10 Things to Consider During Asset Allocation
Your age
If you are between 20 and 30 years, you can allocate a significant portion of your portfolio to relatively risky assets, such as equities and equity mutual funds, which has the potential to generate higher returns in the long term. As you grow older, it is wise to have a more balanced allocation of both debt and equity mutual funds.
Your income
Your income decides the amount you can invest. Therefore, any rise in your earnings will probably lead to a corresponding rise in the amount you invest, and vice versa. Whether you are salaried or have a business, proper asset allocation is a must. Try to invest consistently, taking help of tools like a mutual fund SIP.
Your expenses
To maintain financial stability, it is essential that you spend within your means and cut down on unnecessary expenses. Impulsive spending can disrupt your asset allocation.
Your goals
The amount you allocate to a particular asset is determined by how close you are to your financial goals. If the goal seems too distant, allocating to riskier assets such as equity mutual funds can generate higher returns and help you reach the financial goal quicker.
Your risk appetite
Your asset allocation also depends heavily on how much risk you can handle. While your risk appetite may be larger for some assets, you may want to take a more conservative approach to others.
Your liabilities
Having high liabilities can force you to be more conservative even if you have a high risk appetite.
Your assets
Smart allocation is the key to a well-diversified portfolio. For instance, if your portfolio has more exposure to real estate, then you may want to consider equity asset allocation for higher growth, or perhaps debt mutual funds, depending on your risk appetite.
Time horizon
Your time horizons affects your risk tolerance and can change your asset allocation. For longer time horizons, investing via facilities like SIP can be fruitful.

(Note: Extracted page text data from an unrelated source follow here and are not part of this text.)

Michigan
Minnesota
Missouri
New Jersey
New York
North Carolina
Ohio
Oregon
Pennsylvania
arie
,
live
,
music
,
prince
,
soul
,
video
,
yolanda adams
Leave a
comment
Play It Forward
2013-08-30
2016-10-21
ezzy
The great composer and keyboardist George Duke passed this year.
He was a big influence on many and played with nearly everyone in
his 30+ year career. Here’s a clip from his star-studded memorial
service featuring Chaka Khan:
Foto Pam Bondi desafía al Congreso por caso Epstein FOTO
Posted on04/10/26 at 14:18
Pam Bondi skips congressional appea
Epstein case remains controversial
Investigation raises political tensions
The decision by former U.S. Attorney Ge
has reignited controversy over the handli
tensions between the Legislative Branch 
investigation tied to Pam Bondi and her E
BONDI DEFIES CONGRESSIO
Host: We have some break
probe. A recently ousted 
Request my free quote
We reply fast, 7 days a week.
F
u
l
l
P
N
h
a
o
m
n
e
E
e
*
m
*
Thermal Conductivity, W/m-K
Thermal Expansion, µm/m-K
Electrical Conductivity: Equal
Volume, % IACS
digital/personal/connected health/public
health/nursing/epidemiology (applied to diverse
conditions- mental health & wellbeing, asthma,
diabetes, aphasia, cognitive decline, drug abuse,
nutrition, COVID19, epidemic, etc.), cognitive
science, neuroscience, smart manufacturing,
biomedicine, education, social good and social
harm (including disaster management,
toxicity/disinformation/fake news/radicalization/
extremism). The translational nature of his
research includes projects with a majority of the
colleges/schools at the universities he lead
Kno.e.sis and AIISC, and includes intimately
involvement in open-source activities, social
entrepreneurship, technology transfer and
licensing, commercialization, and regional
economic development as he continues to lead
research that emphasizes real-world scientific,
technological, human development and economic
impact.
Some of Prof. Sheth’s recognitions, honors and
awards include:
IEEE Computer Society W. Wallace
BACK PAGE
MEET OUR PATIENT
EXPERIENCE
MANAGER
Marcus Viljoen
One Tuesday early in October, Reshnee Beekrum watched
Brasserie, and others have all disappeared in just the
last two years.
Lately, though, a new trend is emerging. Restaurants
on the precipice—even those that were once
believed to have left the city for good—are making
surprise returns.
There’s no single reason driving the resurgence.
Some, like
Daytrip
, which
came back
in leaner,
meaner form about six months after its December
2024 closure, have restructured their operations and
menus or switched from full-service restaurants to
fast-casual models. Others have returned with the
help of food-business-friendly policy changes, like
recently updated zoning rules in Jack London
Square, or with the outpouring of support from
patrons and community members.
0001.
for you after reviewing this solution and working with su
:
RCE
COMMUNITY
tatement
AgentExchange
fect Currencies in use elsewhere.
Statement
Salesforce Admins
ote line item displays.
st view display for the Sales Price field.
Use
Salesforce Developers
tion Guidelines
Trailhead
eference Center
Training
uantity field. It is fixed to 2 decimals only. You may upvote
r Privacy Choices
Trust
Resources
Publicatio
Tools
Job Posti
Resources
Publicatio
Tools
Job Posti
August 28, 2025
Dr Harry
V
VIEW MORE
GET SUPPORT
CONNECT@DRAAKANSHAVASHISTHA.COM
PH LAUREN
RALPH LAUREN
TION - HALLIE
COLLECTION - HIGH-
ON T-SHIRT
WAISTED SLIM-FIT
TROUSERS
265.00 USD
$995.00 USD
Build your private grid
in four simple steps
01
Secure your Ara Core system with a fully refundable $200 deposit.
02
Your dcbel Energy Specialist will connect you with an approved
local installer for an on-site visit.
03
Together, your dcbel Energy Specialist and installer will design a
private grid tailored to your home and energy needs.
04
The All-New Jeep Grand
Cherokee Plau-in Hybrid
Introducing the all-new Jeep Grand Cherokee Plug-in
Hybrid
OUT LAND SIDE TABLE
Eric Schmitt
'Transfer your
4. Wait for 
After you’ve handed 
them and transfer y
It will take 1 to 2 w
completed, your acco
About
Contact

Life-cycle funds asset allocation
Your risk appetite will change over time. For example, an increase in salary may increase your risk appetite, while impending retirement could decrease it. You can revise your asset allocation to suit your evolving risk appetite and maximise your returns at each stage of your life.
Dynamic asset allocation funds
These funds can help investors adjust their allocation based on the highs and lows of the market. It’s important to maintain a dynamic asset allocation strategy in order to minimise downside risks and give your investments room to grow in favourable market scenarios.
Whatever the chosen approach, effective asset allocation is the key to success as an investor. Consider each of these ten factors and consult a financial advisor to help you make the right choice.